On 5 November 1955 Fay Peters arrived in England at Tilbury aboard the the P&O liner Himalaya, stating an intention to visit in the U.K. for 18 months. She gave her U.K. address at the time as Crosby Hall, Cheyne Walk, Chelsea. (NCV) The home of so many Aussie ex-pats over the generations.
I have not been able to prove a connection back in Newcastle between Richard and Fay although such a meeting would be likely as both were studying for University degrees at the time.
NCV (also a user of Free BDM) reveals that some 15 months later, on 12 January 1957 in the district of Westminster in the county of London Fay Peters and Richard H. Abbott were married.
Over the next two years they had two children, Anthony John and Jane Elizabeth before departing Tilbury Docks bound for Australia.

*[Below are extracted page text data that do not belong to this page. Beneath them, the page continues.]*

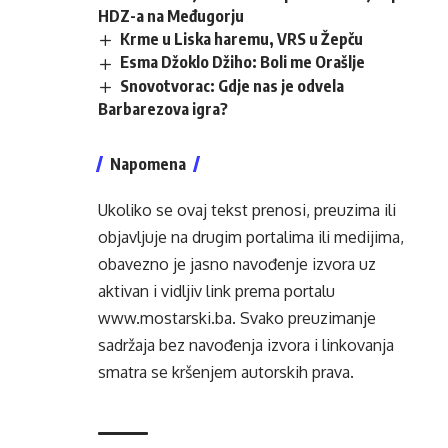
HDZ-a na Međugorju
Krme u Liska haremu, VRS u Žepču
Esma Džoklo Džiho: Boli me Orašlje
Snovotvorac: Gdje nas je odvela
Barbarezova igra?
Napomena
Ukoliko se ovaj tekst prenosi, preuzima ili
objavljuje na drugim portalima ili medijima,
obavezno je jasno navođenje izvora uz
aktivan i vidljiv link prema portalu
www.mostarski.ba
. Svako preuzimanje
sadržaja bez navođenja izvora i linkovanja
smatra se kršenjem autorskih prava.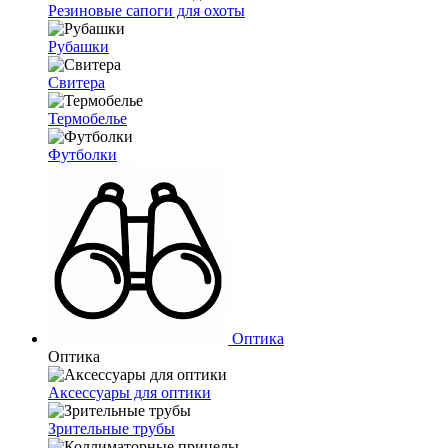
Резиновые сапоги для охоты
Рубашки
Свитера
Термобелье
Футболки
Оптика
Оптика
Аксессуары для оптики
Зрительные трубы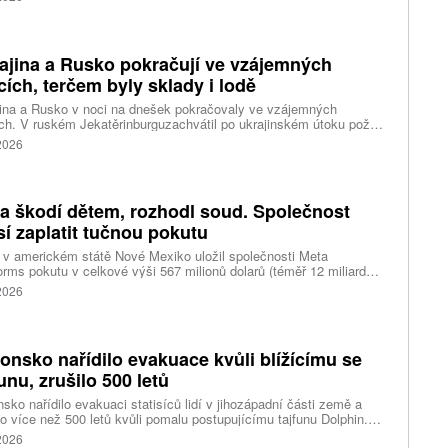
rd korun.
ajina a Rusko pokračují ve vzájemných
cích, terčem byly sklady i lodě
ina a Rusko v noci na dnešek pokračovaly ve vzájemných
ch. V ruském Jekatěrinburguzachvátil po ukrajinském útoku požár
tické centrum ruského internetového prodejce Wildberries.
 2026
čnost o tom informovala bez podrobností na síti Telegram.
k ruské dronové útoky podle ukrajinských úřadů způsobily požár
ělských skladů v obci Balaklija v Charkovské oblasti na východě
iny, napsal Reuters.
a škodí dětem, rozhodl soud. Společnost
í zaplatit tučnou pokutu
v americkém státě Nové Mexiko uložil společnosti Meta
orms pokutu v celkové výši 567 milionů dolarů (téměř 12 miliard
) za újmu, kterou její platformy Facebook a Instagram působí
 2026
ým lidem. Firma musí změnit způsob ověřování věku.
onsko nařídilo evakuace kvůli blížícímu se
funu, zrušilo 500 letů
sko nařídilo evakuaci statisíců lidí v jihozápadní části země a
lo více než 500 letů kvůli pomalu postupujícímu tajfunu Dolphin.
 meteorologů přinese tajfun do oblasti silný vítr, prudký déšť a
 2026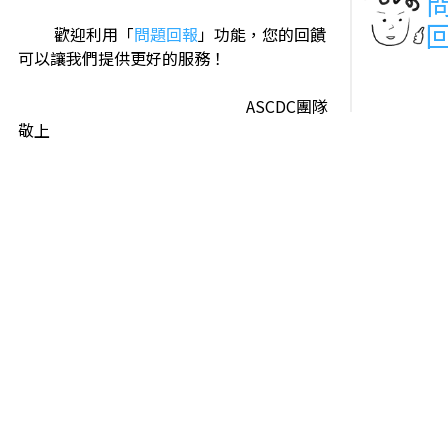
歡迎利用「
問題回報
」功能，您的回饋
可以讓我們提供更好的服務！
ASCDC團隊
敬上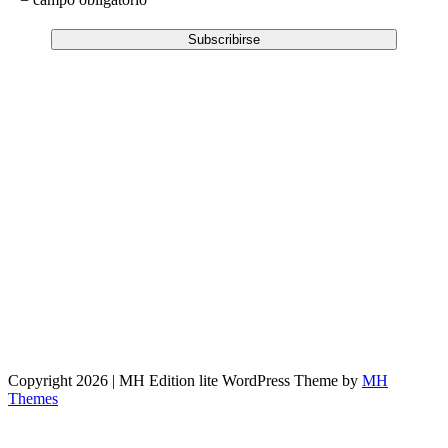
Copyright 2026 | MH Edition lite WordPress Theme by
MH
Themes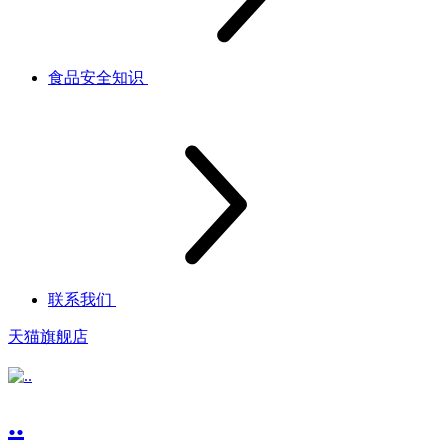
食品安全知识
联系我们
天猫旗舰店
..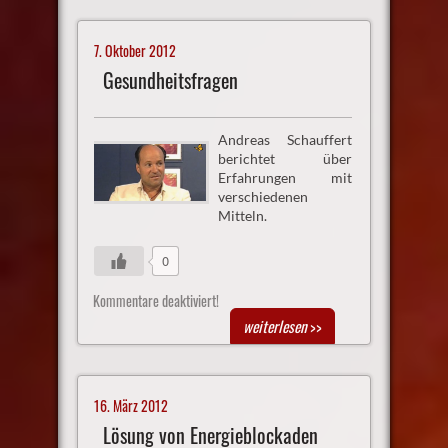
7. Oktober 2012
Gesundheitsfragen
Andreas Schauffert
berichtet über
Erfahrungen mit
verschiedenen
Mitteln.
0
Kommentare deaktiviert!
weiterlesen
>>
16. März 2012
Lösung von Energieblockaden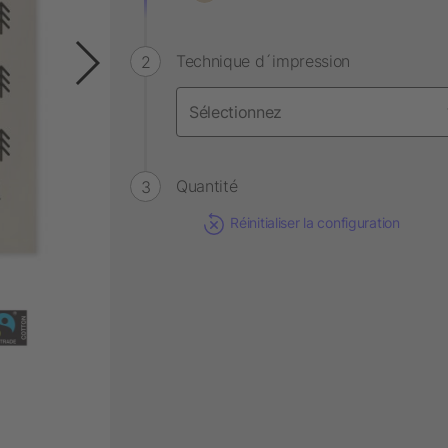
Technique d´impression
Quantité
Réinitialiser la configuration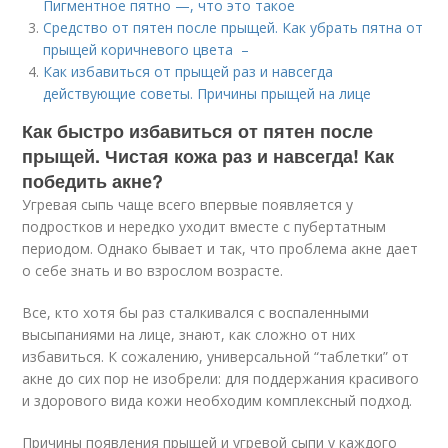
Пигментное пятно —, что это такое
Средство от пятен после прыщей. Как убрать пятна от
прыщей коричневого цвета –
Как избавиться от прыщей раз и навсегда
действующие советы. Причины прыщей на лице
Как быстро избавиться от пятен после
прыщей. Чистая кожа раз и навсегда! Как
победить акне?
Угревая сыпь чаще всего впервые появляется у
подростков и нередко уходит вместе с пубертатным
периодом. Однако бывает и так, что проблема акне дает
о себе знать и во взрослом возрасте.
Все, кто хотя бы раз сталкивался с воспаленными
высыпаниями на лице, знают, как сложно от них
избавиться. К сожалению, универсальной “таблетки” от
акне до сих пор не изобрели: для поддержания красивого
и здорового вида кожи необходим комплексный подход.
Причины появления прыщей и угревой сыпи у каждого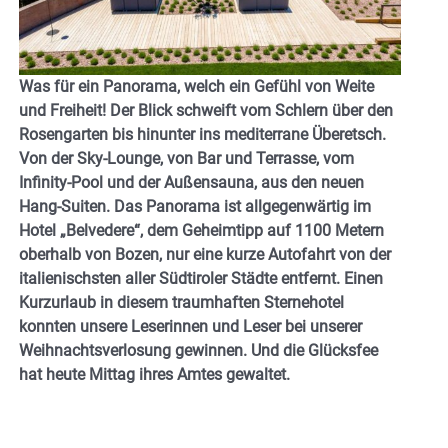
Was für ein Panorama, welch ein Gefühl von Weite
und Freiheit! Der Blick schweift vom Schlern über den
Rosengarten bis hinunter ins mediterrane Überetsch.
Von der Sky-Lounge, von Bar und Terrasse, vom
Infinity-Pool und der Außensauna, aus den neuen
Hang-Suiten. Das Panorama ist allgegenwärtig im
Hotel „Belvedere“, dem Geheimtipp auf 1100 Metern
oberhalb von Bozen, nur eine kurze Autofahrt von der
italienischsten aller Südtiroler Städte entfernt. Einen
Kurzurlaub in diesem traumhaften Sternehotel
konnten unsere Leserinnen und Leser bei unserer
Weihnachtsverlosung gewinnen. Und die Glücksfee
hat heute Mittag ihres Amtes gewaltet.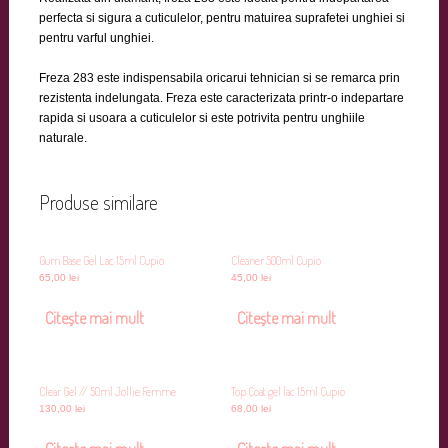
perfecta si sigura a cuticulelor, pentru matuirea suprafetei unghiei si
pentru varful unghiei.
Freza 283 este indispensabila oricarui tehnician si se remarca prin
rezistenta indelungata. Freza este caracterizata printr-o indepartare
rapida si usoara a cuticulelor si este potrivita pentru unghiile
naturale.
Produse similare
Gum Base Gel Lac 15ml Cupio
Cleaner 500ml Cupio
65,00
lei
45,00
lei
Citește mai mult
Citește mai mult
Clear Gel // 50ml Jollie Femme
Top Coat gel lac 15ml Cupio
130,00
lei
68,00
lei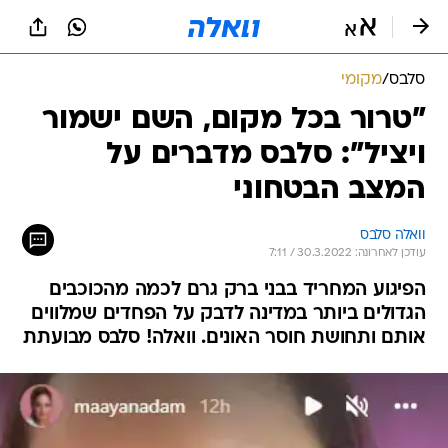
סלבס
/
מקומי
"טרור בכל מקום, השם ישמור
ויציל": סלבס מדברים על
המצב הבטחוני
וואלה סלבס
עודכן לאחרונה: 30.3.2022 / 7:11
הפיגוע המחריד בבני ברק גרם לכמה מהכוכבים
הגדולים ביותר במדינה לדבק על הפחדים שמלווים
אותם ותחושת חוסר האונים. וואלה! סלבס מבועתת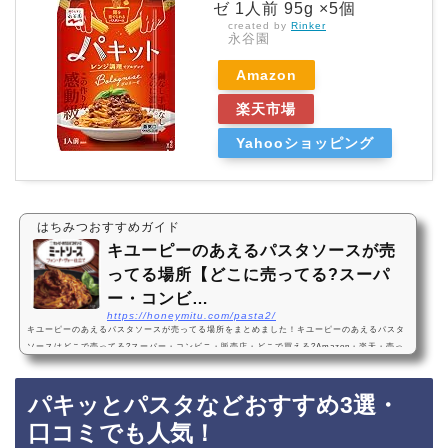
ゼ 1人前 95g ×5個
created by
Rinker
永谷園
Amazon
楽天市場
Yahooショッピング
はちみつおすすめガイド
キユーピーのあえるパスタソースが売
ってる場所【どこに売ってる?スーパ
ー・コンビ…
https://honeymitu.com/pasta2/
キユーピーのあえるパスタソースが売ってる場所をまとめました！キユーピーのあえるパスタ
ソースはどこで売ってる?スーパー・コンビニ・販売店・どこで買える?Amazon・楽天・売っ
てない?キユーピーのあえるパスタソースは、スーパーやコンビニに売っています！店舗によ
っては売ってない店もあるので、Amazonや楽天でもキユーピーのあえるパスタソースがお得
パキッとパスタなどおすすめ3選・
に買えておすすめです！キユーピーあえるパスタソースおすすめランキング3選・口コミでも
人気1位：キユーピー あえるパスタソース6種 値段、価格が安い・コスパ良し『キユーピー …
口コミでも人気！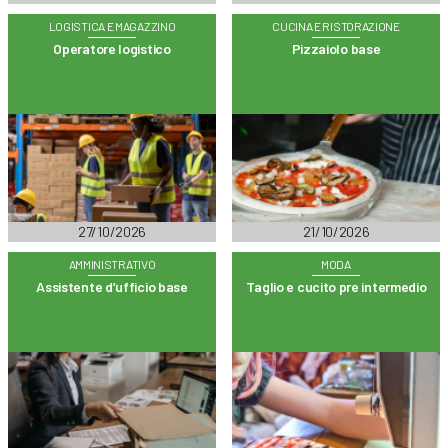
LOGISTICA E MAGAZZINO
CUCINA E RISTORAZIONE
Operatore logistico
Pizzaiolo base
27/10/2026
21/10/2026
AMMINISTRATIVO
MODA
Assistente d’ufficio base
Taglio e cucito pre intermedio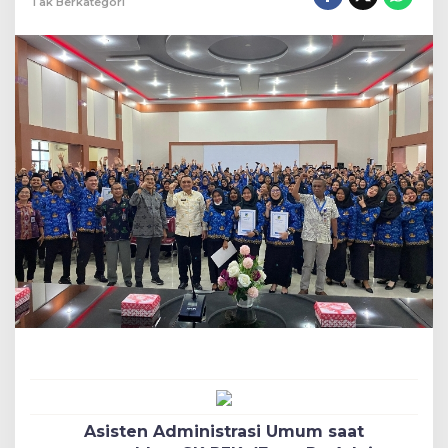
Tak Berkategori
Asisten Administrasi Umum saat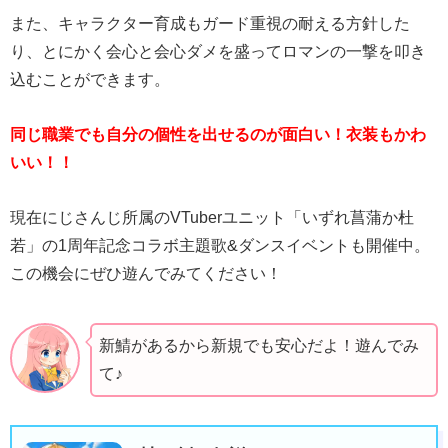
また、キャラクター育成もガード重視の耐える方針した
り、とにかく会心と会心ダメを盛ってロマンの一撃を叩き
込むことができます。
同じ職業でも自分の個性を出せるのが面白い！衣装もかわ
いい！！
現在にじさんじ所属のVTuberユニット「いずれ菖蒲か杜
若」の1周年記念コラボ主題歌&ダンスイベントも開催中。
この機会にぜひ遊んでみてください！
新鯖があるから新規でも安心だよ！遊んでみ
て♪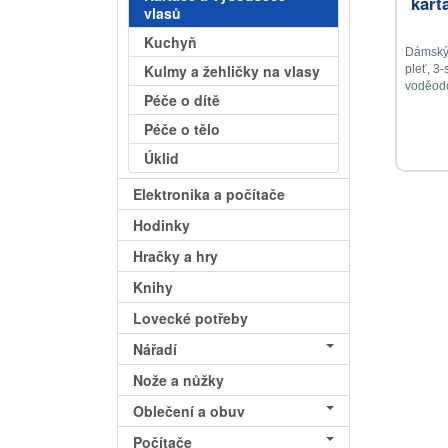
kart
vlasů
Kuchyň
Dámský 
Kulmy a žehličky na vlasy
pleť, 3-
voděodo
Péče o dítě
tvar hla
Péče o tělo
Úklid
Elektronika a počítače
Hodinky
Hračky a hry
Knihy
Lovecké potřeby
Nářadí
Nože a nůžky
Oblečení a obuv
Počítače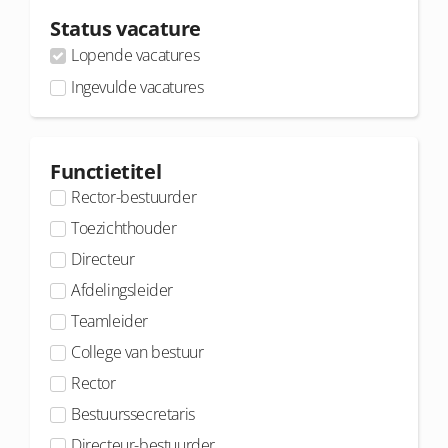
Status vacature
Lopende vacatures
Ingevulde vacatures
Functietitel
Rector-bestuurder
Toezichthouder
Directeur
Afdelingsleider
Teamleider
College van bestuur
Rector
Bestuurssecretaris
Directeur-bestuurder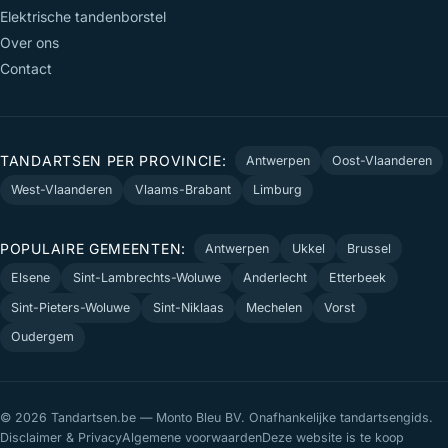
Elektrische tandenborstel
Over ons
Contact
TANDARTSEN PER PROVINCIE:
Antwerpen
Oost-Vlaanderen
West-Vlaanderen
Vlaams-Brabant
Limburg
POPULAIRE GEMEENTEN:
Antwerpen
Ukkel
Brussel
Elsene
Sint-Lambrechts-Woluwe
Anderlecht
Etterbeek
Sint-Pieters-Woluwe
Sint-Niklaas
Mechelen
Vorst
Oudergem
© 2026 Tandartsen.be — Monto Bleu BV. Onafhankelijke tandartsengids.
Disclaimer & Privacy
Algemene voorwaarden
Deze website is te koop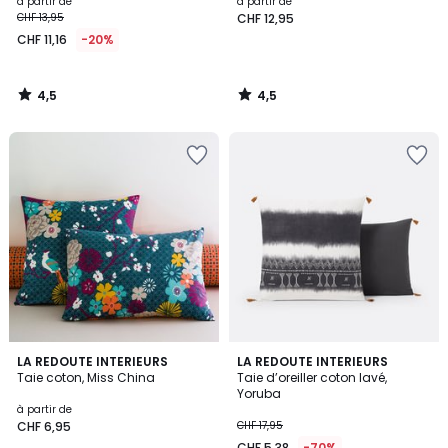
à partir de
à partir de
CHF 13,95
CHF 12,95
CHF 11,16
-20%
4,5
4,5
/
/
5
5
4,4
4,6
LA REDOUTE INTERIEURS
LA REDOUTE INTERIEURS
/ 5
/ 5
Taie coton, Miss China
Taie d’oreiller coton lavé,
Yoruba
à partir de
CHF 6,95
CHF 17,95
CHF 5,38
-70%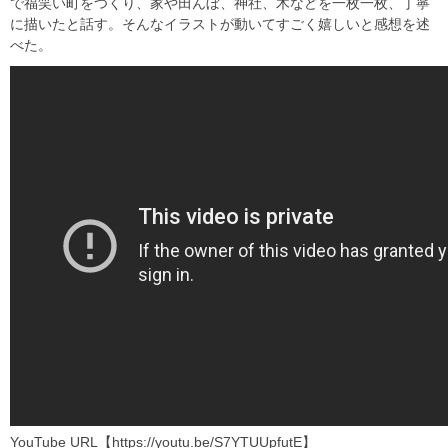
で福笑い町をつくり、家や田んぼ、神社、木などを一枚一枚、丁寧
に描いたと話す。そんなイラストが動いてすごく嬉しいと感想を述
べた。
YouTube URL【https://youtu.be/S7YTUUpfutE】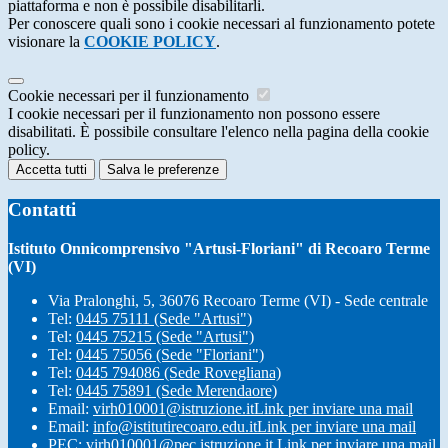
piattaforma e non è possibile disabilitarli.
Per conoscere quali sono i cookie necessari al funzionamento potete
visionare la
COOKIE POLICY
.
Cookie necessari per il funzionamento
I cookie necessari per il funzionamento non possono essere
disabilitati. È possibile consultare l'elenco nella pagina della cookie
policy.
Accetta tutti
Salva le preferenze
Contatti
Istituto Onnicomprensivo "Artusi-Floriani" di Recoaro Terme
(VI)
Via Pralonghi, 5, 36076 Recoaro Terme (VI) - Sede centrale
Tel:
0445 75111 (Sede "Artusi")
Tel:
0445 75215 (Sede "Artusi")
Tel:
0445 75056 (Sede "Floriani")
Tel:
0445 794086 (Sede Rovegliana)
Tel:
0445 75891 (Sede Merendaore)
Email:
virh010001@istruzione.it
Link per inviare una mail
Email:
info@istitutirecoaro.edu.it
Link per inviare una mail
PEC:
virh010001@pec.istruzione.it
Link per inviare una mail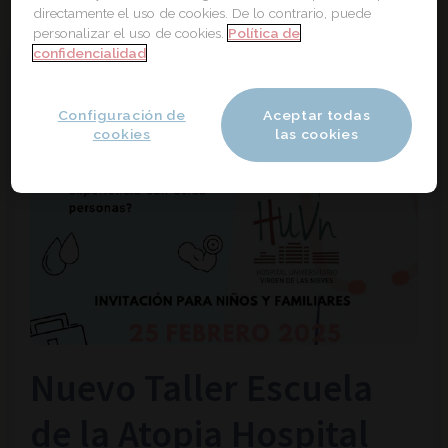
directamente el uso de cookies. De lo contrario, puede
personalizar el uso de cookies.
Política de
confidencialidad
Configuración de
Aceptar todas
cookies
las cookies
Nuevo Taller Escuela
de la Atopia Hospital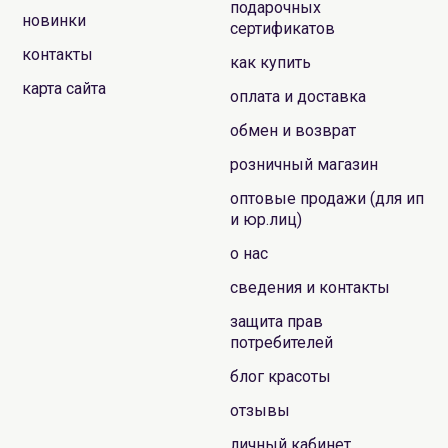
подарочных
новинки
сертификатов
контакты
как купить
карта сайта
оплата и доставка
обмен и возврат
розничный магазин
оптовые продажи (для ип
и юр.лиц)
о нас
сведения и контакты
защита прав
потребителей
блог красоты
отзывы
личный кабинет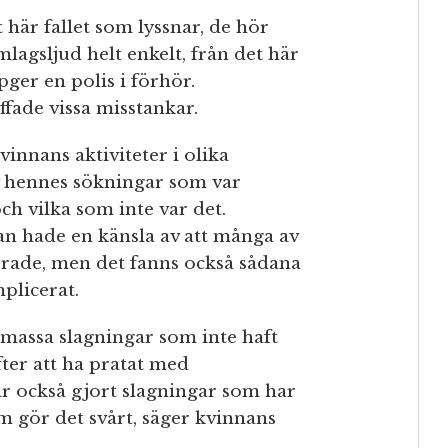
 här fallet som lyssnar, de hör
mlagsljud helt enkelt, från det här
ger en polis i förhör.
ffade vissa misstankar.
vinnans aktiviteter i olika
 av hennes sökningar som var
och vilka som inte var det.
an hade en känsla av att många av
erade, men det fanns också sådana
plicerat.
n massa slagningar som inte haft
fter att ha pratat med
 också gjort slagningar som har
m gör det svårt, säger kvinnans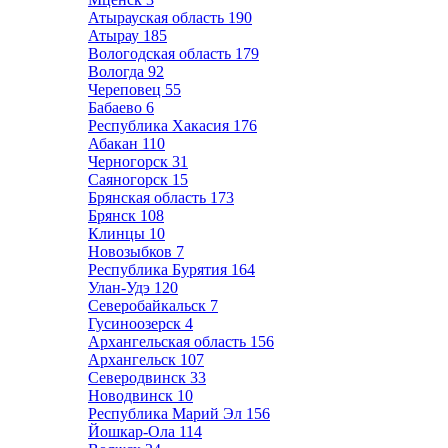
Атырауская область
190
Атырау
185
Вологодская область
179
Вологда
92
Череповец
55
Бабаево
6
Республика Хакасия
176
Абакан
110
Черногорск
31
Саяногорск
15
Брянская область
173
Брянск
108
Клинцы
10
Новозыбков
7
Республика Бурятия
164
Улан-Удэ
120
Северобайкальск
7
Гусиноозерск
4
Архангельская область
156
Архангельск
107
Северодвинск
33
Новодвинск
10
Республика Марий Эл
156
Йошкар-Ола
114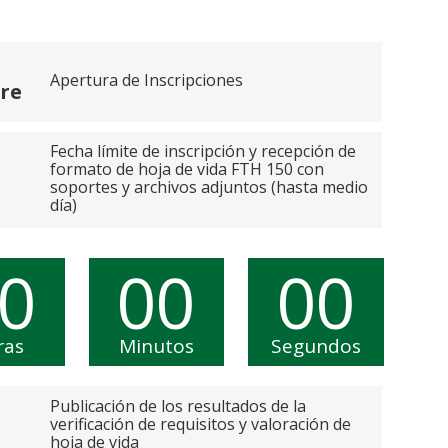
Apertura de Inscripciones
re
Fecha límite de inscripción y recepción de
formato de hoja de vida FTH 150 con
soportes y archivos adjuntos (hasta medio
día)
0
00
00
ras
Minutos
Segundos
Publicación de los resultados de la
verificación de requisitos y valoración de
hoja de vida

The Sydney Morning Herald reported on 18.Sept, 2012 that “After the war he returned to England, where he met Fay “Pete” Peters, an intelligent, energetic Australian dietitian. She converted. They married. Tony was born in London in 1957. A couple of years later his mother drove the return to Australia.“
“ABBOTT Richard Henry born 6 January 1924; Fay (nee Peters) born 23 May 1933; Anthony John born 4 November 1957; Jane Elizabeth born 25 January 1959; travelled per ORONSAY departing Tilbury on 7 September 1960 under the Assisted Passage Migration Scheme” Intending to live with wife’s parents at Bronte, NSW. (NCV)
Four years later, it is probable that Richard’s mother died in Battersea, UK.
The naming of the children is of interest. It is a very old convention in rural England that the first son is named for the Mother’s father while the first daughter is named for the Father’s mother.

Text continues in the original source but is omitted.